I appreciate the programming language design behind them and hope, that Rust will not devolve into an ecosystem, where everyone thinks that they must put everything into classes or similar, needlessly maintaining state therein, requiring users to mutate that state through accessors and whatnot, when simply a couple of functions (and I mean strictly functions, not procedures) would have done the job.
I never stated, that I personally think classes necessarily mean inheritance. But guess who thinks so. Lots and lots of developers working with mainstream languages, where frequently inheritance is made use of, in combination with what those languages call a "class". That is why I am saying, that I don't want those people to fall back into their previous thinking and would not want to call them classes. It gives many many people the wrong ideas.
What other people call it is their own choice. I am merely stating my own preference here and probably the preference of the language designers, whom I mostly deem to be quite a lot more competent in drawing the distinction than myself.
> requiring users to mutate that state through accessors
There are plenty of cases where this makes sense, such as when working with sub-word data (bitfields), which is common in the embedded domain and often found as part of efficient code more generally.

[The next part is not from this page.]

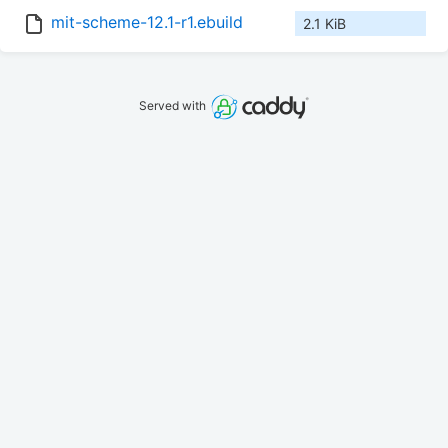
mit-scheme-12.1-r1.ebuild
2.1 KiB
Served with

In fact, it may be more rare to have actual structs where one definitely wants to provide actual access (e.g. via pointers/refs) to the underlying data, and thus cannot just rely on getters/setters.
> Letting the structure emerge requires people thinking in depth about the underlying principles of what the code does or should do.
Right, yes, but those principles are often still very much in flux in the early days of a feature. Once a feature is more mature, it’s easier to confidently say what the code should do, and so that becomes a good time to refactor. Early on in the development lifecycle I think it’s rarely a good idea to worry about code duplication, underabstraction, etc.
And yes I agree with you that classes are an organizational concept with parallels in functional languages. Modularity is very important, but as you say there’s no reason that modularity implies classes. Sometimes I find classes to be ergonomic, and when they are using them makes sense, but plenty of other times a struct will do, as long as there’s some type of module system to keep different things different.
> Some newer languages don't even deal in classes at all (Rust for example) and with good reason. If one says we need classes for having objects—No we don't.
That's specious reasoning at best.
A class basically means a way to specify types that track specific states and behavior. Afterwards this materializes in other traits like interfaces and information-hiding.
Don't tell me Rust does not support those.
Also, C++ precedes Rust and it supports free functions and objects without member functions from day one. Rust is hardly relevant or unique in this regard. What Rust supports or not is not progress, nor is the definition of progress whatever Rust supports.
> And objects are a concept to manage state over the lifetime of what the object represents, so that might be a worthy concept, but a class?
You're showing some ignorance here. Classes and objects are entirely different concepts. An object is an instance of a class. A class is a blueprint of an object. This is programming 101.